Let x = actual age and y = apparent age. Instead of measuring in years, measure each of these variables on the scale [0,1], where 0 is newborn and 1 is dead. Then each person has an "apparent age function" f:[0,1]->[0,1], such that y = f(x).

If f is a continuous function, there always exists a "fixed point" where x = f(x) -- that is, where a person looks exactly their age. This point is not necessarily unique, though. For example, you could have someone who always looks exactly their age -- or someone who looks young up through early adulthood, is old-looking in middle age, but then ends up being a very well-preserved 90-year-old. (This could certainly happen for someone who goes bald at a young age, but never gets especially wrinkled or sickly.)

Now, one can argue over whether representing ages on a scale from [0,1] is reasonable, and whether f is continuous or not, but this is the relevant math.

Blar said...

Ari, your model depends on the implausible assumptions that 1) no one can look younger than they are when they're born and 2) no one can look older than their age when they die. The former assumption is contradicted by Glen's premie example, and the latter could even be thought of as implying that no one can ever look older than their age, if we consider that anyone could die at any moment. Alter the model by allowing y (apparent age) to be less than 0 (actual age at birth) or greater than 1 (actual age at death) and the fixed point theorem no longer applies.

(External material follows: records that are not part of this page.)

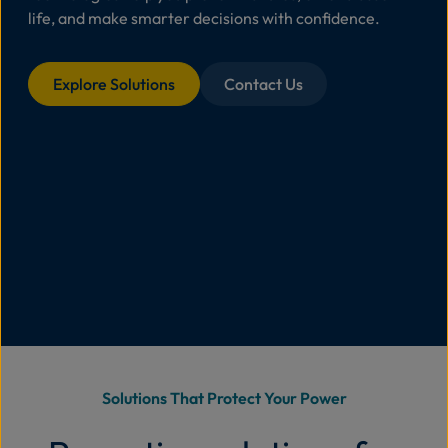
life, and make smarter decisions with confidence.
Abo
Us
Explore Solutions
Contact Us
Se
Contac
Solutions That Protect Your Power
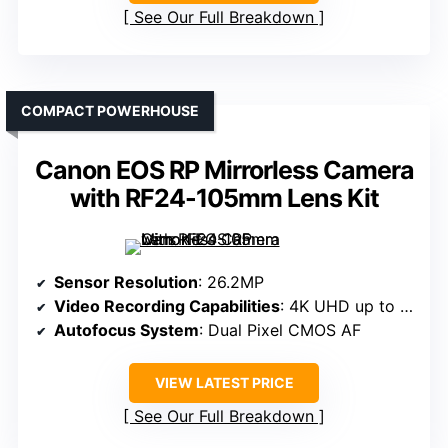
See Our Full Breakdown
COMPACT POWERHOUSE
Canon EOS RP Mirrorless Camera
with RF24-105mm Lens Kit
Sensor Resolution
: 26.2MP
Video Recording Capabilities
: 4K UHD up to 30p
Autofocus System
: Dual Pixel CMOS AF
VIEW LATEST PRICE
See Our Full Breakdown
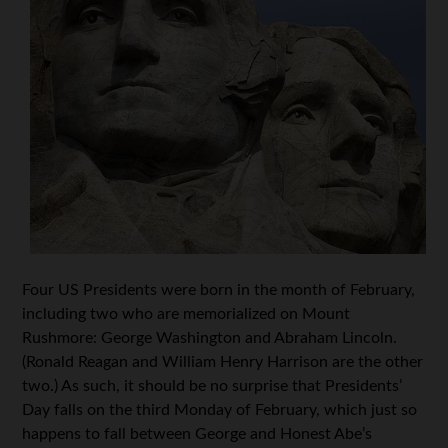
Four US Presidents were born in the month of February,
including two who are memorialized on Mount
Rushmore: George Washington and Abraham Lincoln.
(Ronald Reagan and William Henry Harrison are the other
two.) As such, it should be no surprise that Presidents’
Day falls on the third Monday of February, which just so
happens to fall between George and Honest Abe’s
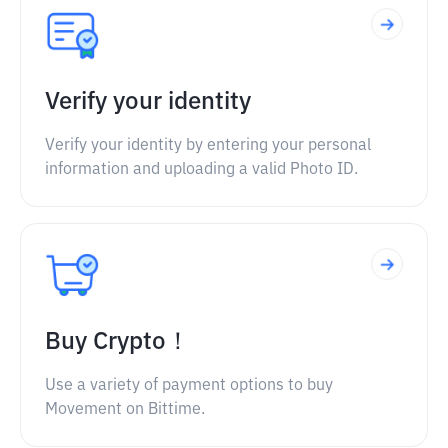
Verify your identity
Verify your identity by entering your personal
information and uploading a valid Photo ID.
Buy Crypto！
Use a variety of payment options to buy
Movement on Bittime.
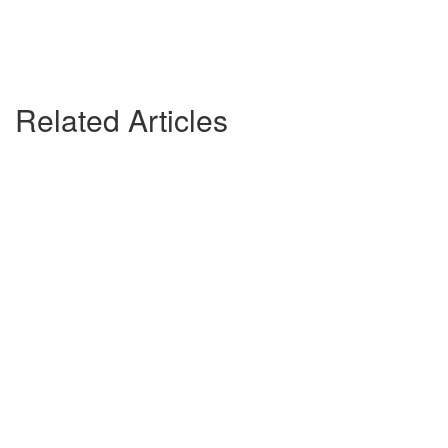
Related Articles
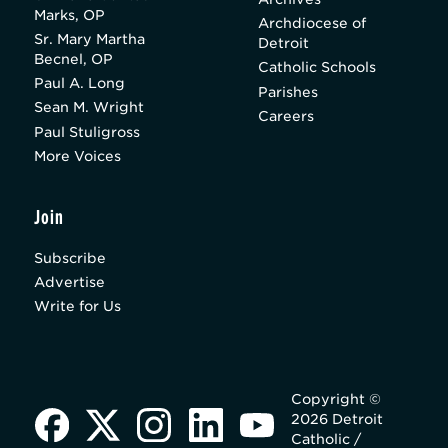
Marks, OP
Archdiocese of
Sr. Mary Martha
Detroit
Becnel, OP
Catholic Schools
Paul A. Long
Parishes
Sean M. Wright
Careers
Paul Stuligross
More Voices
Join
Subscribe
Advertise
Write for Us
Copyright ©
2026 Detroit
Catholic /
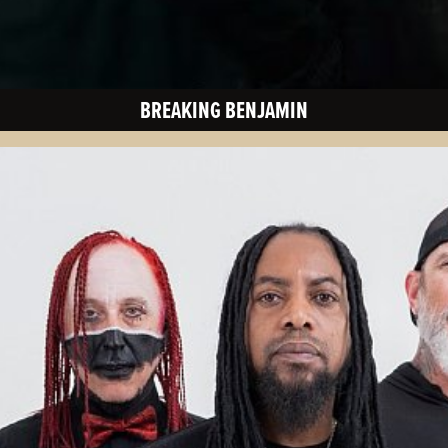
BREAKING BENJAMIN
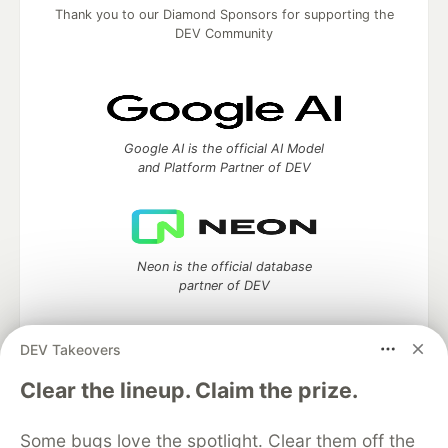
Thank you to our Diamond Sponsors for supporting the
DEV Community
Google AI is the official AI Model
and Platform Partner of DEV
Neon is the official database
partner of DEV
DEV Takeovers
Algolia is the official search partner
Clear the lineup. Claim the prize.
of DEV
Some bugs love the spotlight. Clear them off the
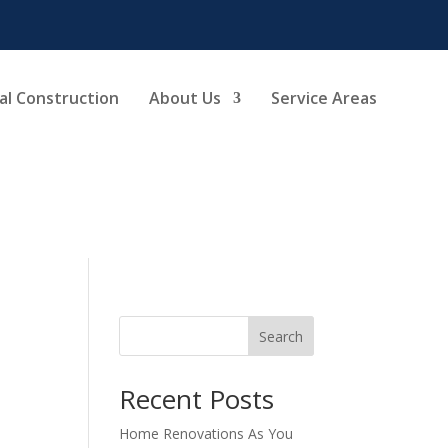
l Construction
About Us
Service Areas
Search
Recent Posts
Home Renovations As You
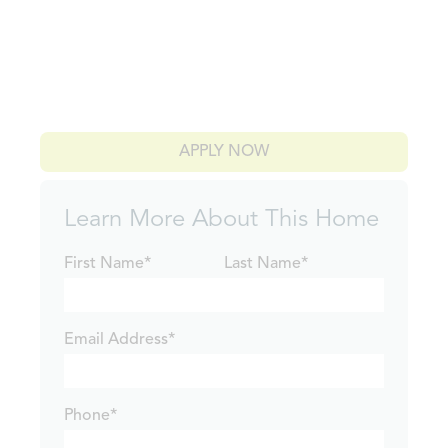
APPLY NOW
Learn More About This Home
First Name*
Last Name*
Email Address*
Phone*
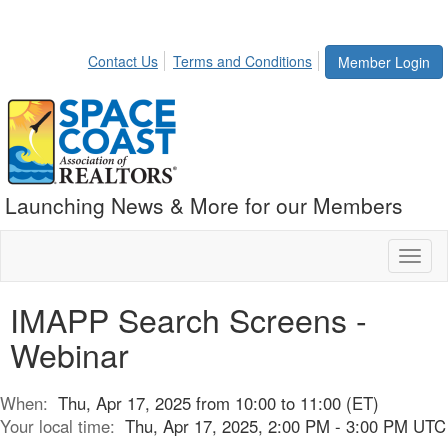
Contact Us
Terms and Conditions
Member Login
Launching News & More for our Members
Toggl
naviga
IMAPP Search Screens -
Webinar
When:
Thu, Apr 17, 2025 from 10:00 to 11:00 (ET)
Your local time:
Thu, Apr 17, 2025, 2:00 PM - 3:00 PM UTC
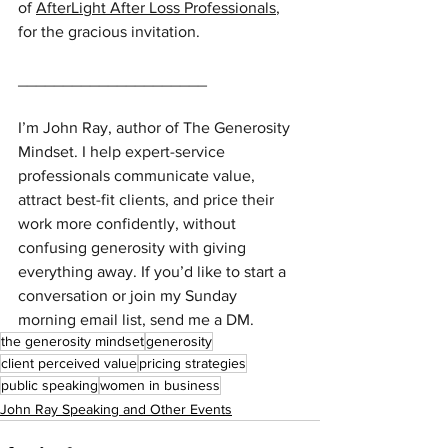
of 
AfterLight After Loss Professionals
, 
for the gracious invitation.
_____________________
I’m John Ray, author of The Generosity 
Mindset. I help expert-service 
professionals communicate value, 
attract best-fit clients, and price their 
work more confidently, without 
confusing generosity with giving 
everything away. If you’d like to start a 
conversation or join my Sunday 
morning email list, send me a DM.
the generosity mindset
generosity
client perceived value
pricing strategies
public speaking
women in business
John Ray Speaking and Other Events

Something like the anchor age phenomenon might arise on occasion out of wishful thinking, since many people want to look (or to be) older than they are when they are young and younger than they are when they are old. But as a general rule it seems to be both implausible in the abstract and contradicted by experience.

Anonymous said...

For an Economics student, I've taken surprisingly little statistics, so maybe this is overly simplistic:

Why are we assuming that apparent age advances less quickly than actual age? Couldn't someone, a smoker for example, start off looking younger than they are, but then age overly quickly?

This would solve the question of where perceived ages come from: they are the mean of appearances of people of that age. Presumably these form a normal distribution (the apparent age of a group of people of the same age form a bell curve centered on their actual age).

There is still the childhood problem, but maybe the model is more usefully focused only on grown adults?